PRDX2 in supernatants from LPS-treated cells is glutathionylated. The sample was immunoprecipitated with anti-PRDX2. Lane 1, immunoprecipitate; lane 2, total supernatants before immunoprecipitation. (Left) Western blot with anti-GSH. (Right) Western blot with anti-PRDX2.

Fig. 5.

hPRDX2 induces TNF-α production. (A) hrPRDX2 was added at 10 µg/mL to RAW264 cells, and TNF-α production was measured 24 h later by ELISA in triplicate samples. Solid bars represent PRDX2 preincubated with polymixin B, as described in the text; open bars represent PRDX2 preincubated without polymyxin B. (B) TNF-α induction by hrPRDX2 in RAW cells pretreated with 100 U/mL IFN-γ or not pretreated. *P < 0.01 vs. control (A) or vs. PRDX2 alone (B). (C) hrPRDX2 was added to human primary macrophage cultures from four donors, and TNF-α production was measured by ELISA 24 h later in triplicate.

Fig. 6.

LPS induces the release of TRX1 by PBMCs.

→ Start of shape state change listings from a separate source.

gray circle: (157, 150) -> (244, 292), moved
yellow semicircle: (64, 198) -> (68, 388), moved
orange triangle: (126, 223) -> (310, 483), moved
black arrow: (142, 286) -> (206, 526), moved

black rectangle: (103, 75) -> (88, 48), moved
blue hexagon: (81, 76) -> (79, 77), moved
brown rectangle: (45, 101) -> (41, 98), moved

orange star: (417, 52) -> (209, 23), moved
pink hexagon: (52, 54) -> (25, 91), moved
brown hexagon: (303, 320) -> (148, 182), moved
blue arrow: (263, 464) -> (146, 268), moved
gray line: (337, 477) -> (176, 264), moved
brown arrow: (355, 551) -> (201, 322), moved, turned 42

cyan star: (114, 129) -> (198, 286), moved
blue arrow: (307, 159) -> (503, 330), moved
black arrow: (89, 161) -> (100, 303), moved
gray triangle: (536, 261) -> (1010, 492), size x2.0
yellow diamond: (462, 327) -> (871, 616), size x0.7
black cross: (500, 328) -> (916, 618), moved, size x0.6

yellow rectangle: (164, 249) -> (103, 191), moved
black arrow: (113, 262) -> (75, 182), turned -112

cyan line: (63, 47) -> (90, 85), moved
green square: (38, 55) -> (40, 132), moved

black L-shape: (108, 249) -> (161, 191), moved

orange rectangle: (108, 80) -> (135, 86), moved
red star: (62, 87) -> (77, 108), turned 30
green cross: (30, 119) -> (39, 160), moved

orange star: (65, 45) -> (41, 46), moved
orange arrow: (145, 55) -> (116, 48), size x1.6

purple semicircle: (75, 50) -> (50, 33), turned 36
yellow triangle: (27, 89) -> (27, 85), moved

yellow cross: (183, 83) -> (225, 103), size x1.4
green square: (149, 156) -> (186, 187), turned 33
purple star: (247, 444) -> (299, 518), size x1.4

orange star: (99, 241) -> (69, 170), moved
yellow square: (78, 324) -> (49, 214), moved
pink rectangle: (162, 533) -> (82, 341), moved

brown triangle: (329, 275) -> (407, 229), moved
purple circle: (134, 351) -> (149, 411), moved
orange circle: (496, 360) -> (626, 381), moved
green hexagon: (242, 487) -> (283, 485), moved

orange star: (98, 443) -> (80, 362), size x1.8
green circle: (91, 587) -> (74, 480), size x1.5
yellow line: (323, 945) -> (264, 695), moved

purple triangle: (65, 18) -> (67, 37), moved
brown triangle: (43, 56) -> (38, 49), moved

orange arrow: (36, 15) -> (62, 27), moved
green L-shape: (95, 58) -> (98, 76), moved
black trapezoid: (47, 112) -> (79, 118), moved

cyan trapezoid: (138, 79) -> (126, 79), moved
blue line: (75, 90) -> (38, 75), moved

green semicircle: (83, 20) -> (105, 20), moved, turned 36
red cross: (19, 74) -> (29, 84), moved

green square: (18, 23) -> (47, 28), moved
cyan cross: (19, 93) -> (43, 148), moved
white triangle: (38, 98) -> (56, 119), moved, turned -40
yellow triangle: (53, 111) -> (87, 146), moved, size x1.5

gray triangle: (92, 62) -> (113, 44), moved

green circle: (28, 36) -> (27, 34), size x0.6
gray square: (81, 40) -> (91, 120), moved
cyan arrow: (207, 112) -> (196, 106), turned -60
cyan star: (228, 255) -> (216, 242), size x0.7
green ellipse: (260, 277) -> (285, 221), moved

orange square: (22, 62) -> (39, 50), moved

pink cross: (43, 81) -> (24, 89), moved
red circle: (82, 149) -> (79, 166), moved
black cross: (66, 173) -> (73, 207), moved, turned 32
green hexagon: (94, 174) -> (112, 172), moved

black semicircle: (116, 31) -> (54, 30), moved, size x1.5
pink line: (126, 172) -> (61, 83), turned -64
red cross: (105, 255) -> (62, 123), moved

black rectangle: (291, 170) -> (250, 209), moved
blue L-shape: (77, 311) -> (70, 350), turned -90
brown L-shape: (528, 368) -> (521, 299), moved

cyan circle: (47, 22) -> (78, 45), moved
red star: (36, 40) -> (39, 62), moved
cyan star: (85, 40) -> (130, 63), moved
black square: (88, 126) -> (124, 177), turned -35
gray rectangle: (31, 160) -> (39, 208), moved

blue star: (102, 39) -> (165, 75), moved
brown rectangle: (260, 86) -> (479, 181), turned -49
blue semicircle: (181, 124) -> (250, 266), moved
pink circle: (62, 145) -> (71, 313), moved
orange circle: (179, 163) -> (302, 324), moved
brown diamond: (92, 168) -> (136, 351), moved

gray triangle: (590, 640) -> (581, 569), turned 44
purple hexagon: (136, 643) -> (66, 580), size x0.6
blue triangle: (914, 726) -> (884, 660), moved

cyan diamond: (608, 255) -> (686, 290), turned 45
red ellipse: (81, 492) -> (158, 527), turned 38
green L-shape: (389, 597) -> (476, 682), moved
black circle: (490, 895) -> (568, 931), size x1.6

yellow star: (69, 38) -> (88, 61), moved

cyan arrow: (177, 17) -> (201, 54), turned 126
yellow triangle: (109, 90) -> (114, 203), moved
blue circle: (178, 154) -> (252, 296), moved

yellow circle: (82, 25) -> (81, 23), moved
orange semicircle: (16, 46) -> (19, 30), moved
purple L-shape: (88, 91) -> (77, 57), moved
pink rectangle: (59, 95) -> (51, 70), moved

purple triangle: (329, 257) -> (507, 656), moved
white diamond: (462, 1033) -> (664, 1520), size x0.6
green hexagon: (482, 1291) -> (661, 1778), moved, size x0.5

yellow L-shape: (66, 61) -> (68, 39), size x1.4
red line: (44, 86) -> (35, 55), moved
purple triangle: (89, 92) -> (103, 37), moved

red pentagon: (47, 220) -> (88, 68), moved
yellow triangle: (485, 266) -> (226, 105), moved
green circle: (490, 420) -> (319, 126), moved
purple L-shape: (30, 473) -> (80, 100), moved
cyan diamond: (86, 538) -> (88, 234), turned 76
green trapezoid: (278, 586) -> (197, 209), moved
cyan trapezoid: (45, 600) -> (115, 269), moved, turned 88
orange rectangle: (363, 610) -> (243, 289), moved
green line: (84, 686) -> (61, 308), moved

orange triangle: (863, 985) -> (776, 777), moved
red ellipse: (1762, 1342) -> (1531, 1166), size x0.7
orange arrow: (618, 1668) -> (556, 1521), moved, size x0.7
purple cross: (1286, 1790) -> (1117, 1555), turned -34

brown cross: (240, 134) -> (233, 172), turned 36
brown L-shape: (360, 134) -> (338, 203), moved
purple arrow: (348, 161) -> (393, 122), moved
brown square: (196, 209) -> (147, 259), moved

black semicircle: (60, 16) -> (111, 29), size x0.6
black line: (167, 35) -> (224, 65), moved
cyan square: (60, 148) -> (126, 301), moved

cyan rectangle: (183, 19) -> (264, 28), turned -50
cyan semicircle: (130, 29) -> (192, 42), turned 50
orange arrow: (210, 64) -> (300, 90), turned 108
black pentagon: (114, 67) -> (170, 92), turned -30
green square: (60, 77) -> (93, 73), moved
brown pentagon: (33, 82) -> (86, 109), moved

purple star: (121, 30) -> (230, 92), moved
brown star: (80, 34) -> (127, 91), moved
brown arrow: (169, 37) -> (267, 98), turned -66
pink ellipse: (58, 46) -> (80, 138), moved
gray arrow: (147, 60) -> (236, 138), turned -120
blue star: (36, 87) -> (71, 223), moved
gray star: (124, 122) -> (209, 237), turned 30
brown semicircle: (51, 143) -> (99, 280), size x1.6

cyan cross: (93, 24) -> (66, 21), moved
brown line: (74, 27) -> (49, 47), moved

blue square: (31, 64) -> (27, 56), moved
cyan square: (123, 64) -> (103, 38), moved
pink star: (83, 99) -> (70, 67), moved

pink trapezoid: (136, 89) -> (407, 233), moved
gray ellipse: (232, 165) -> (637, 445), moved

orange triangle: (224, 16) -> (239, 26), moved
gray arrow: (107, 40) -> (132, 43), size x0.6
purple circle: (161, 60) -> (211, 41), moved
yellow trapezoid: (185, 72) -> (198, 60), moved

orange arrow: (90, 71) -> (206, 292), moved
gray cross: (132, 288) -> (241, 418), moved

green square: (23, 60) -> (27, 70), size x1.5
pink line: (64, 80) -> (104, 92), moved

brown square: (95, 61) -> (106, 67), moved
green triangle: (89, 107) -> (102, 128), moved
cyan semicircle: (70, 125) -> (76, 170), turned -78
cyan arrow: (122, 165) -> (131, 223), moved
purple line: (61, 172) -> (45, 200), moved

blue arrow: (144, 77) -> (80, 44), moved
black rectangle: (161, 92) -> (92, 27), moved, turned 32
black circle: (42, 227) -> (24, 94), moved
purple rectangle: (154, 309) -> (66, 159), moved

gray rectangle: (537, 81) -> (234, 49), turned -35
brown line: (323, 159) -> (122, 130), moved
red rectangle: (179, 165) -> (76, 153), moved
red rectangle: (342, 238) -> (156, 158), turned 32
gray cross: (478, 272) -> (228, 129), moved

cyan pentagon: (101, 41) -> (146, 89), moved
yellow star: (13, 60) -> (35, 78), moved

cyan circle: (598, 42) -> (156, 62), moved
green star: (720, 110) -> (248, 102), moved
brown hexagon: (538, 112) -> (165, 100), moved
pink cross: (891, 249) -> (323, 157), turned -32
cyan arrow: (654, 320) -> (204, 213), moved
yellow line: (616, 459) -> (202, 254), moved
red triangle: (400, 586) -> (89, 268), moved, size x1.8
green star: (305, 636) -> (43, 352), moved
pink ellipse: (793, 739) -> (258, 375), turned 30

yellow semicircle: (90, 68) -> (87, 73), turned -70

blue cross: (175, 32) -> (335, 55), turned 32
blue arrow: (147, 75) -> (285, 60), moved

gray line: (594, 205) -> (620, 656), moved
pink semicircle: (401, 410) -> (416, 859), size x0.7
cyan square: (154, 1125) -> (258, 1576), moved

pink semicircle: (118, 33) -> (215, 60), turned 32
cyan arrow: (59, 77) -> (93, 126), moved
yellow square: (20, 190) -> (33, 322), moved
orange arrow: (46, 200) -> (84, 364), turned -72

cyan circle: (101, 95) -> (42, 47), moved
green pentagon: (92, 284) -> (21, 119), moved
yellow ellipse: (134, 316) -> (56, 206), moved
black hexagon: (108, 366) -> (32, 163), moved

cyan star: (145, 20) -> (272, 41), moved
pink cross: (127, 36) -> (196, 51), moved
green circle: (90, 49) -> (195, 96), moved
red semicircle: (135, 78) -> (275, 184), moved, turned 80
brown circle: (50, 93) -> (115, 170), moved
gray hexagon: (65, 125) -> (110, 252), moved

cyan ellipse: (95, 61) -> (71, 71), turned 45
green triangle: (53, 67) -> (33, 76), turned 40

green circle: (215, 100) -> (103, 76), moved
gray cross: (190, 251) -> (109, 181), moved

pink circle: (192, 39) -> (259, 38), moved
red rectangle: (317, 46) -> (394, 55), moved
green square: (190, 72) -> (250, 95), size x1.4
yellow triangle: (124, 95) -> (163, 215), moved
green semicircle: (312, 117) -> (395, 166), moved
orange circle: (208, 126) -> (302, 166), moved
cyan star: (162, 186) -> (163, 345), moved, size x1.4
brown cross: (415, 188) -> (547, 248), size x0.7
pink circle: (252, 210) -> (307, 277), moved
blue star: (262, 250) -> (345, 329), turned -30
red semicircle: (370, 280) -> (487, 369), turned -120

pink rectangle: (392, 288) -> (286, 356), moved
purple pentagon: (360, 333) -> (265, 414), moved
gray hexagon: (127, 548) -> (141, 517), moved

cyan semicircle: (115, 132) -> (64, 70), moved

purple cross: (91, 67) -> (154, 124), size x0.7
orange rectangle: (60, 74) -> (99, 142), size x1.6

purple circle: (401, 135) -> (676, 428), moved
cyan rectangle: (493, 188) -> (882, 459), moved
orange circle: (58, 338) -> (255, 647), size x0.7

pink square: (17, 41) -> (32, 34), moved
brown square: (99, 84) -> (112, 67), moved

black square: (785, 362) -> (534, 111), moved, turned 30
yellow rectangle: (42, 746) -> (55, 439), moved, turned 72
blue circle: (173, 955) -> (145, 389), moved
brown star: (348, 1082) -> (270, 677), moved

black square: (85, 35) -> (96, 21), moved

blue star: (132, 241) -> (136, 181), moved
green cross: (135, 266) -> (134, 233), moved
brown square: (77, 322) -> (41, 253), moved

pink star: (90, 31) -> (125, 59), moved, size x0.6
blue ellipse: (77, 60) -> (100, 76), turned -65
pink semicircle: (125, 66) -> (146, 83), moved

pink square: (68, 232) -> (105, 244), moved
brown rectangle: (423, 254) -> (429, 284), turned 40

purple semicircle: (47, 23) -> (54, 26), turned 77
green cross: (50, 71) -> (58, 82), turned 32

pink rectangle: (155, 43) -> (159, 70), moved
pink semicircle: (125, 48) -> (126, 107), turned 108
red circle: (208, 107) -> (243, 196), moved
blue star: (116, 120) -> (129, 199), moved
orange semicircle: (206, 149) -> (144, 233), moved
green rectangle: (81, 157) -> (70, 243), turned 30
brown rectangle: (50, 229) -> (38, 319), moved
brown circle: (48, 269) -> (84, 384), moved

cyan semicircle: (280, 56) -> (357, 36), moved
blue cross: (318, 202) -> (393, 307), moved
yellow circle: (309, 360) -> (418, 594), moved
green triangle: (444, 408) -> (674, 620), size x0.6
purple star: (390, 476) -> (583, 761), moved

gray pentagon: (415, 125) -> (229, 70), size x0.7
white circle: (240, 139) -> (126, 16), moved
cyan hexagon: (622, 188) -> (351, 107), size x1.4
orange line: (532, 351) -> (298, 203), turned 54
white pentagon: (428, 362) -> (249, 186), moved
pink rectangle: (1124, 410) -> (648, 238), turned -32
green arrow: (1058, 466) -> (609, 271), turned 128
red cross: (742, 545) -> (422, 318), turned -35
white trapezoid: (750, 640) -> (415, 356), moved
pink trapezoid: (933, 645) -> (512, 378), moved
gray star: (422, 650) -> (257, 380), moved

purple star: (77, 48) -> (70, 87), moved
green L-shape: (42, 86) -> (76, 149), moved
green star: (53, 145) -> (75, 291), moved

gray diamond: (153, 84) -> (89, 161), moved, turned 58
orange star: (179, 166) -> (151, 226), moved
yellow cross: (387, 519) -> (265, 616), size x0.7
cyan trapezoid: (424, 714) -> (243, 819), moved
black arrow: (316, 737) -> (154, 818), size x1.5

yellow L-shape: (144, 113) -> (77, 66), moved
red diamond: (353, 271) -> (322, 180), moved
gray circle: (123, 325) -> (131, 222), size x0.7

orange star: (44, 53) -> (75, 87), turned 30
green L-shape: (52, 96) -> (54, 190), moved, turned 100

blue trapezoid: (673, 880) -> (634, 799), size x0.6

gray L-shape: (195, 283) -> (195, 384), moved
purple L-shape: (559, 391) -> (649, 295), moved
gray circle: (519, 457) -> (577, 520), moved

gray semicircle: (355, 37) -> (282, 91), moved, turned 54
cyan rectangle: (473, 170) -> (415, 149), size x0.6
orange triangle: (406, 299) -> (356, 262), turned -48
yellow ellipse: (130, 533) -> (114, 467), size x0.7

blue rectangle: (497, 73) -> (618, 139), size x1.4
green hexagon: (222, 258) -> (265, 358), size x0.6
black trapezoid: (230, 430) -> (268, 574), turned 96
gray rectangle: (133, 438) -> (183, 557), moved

Cells were stimulated with 100 ng/mL LPS for 24 h under physiological (5%; Left) or atmospheric (20%; Right) oxygen levels. TRX1 was measured by ELISA in triplicate PBMC samples from three donors. *P < 0.05; **P < 0.01; ***P < 0.001 vs. respective control (without LPS), Student t test.

Fig. 7.

Metabolic pathways of redox signaling by released PRDX2 and TRX1.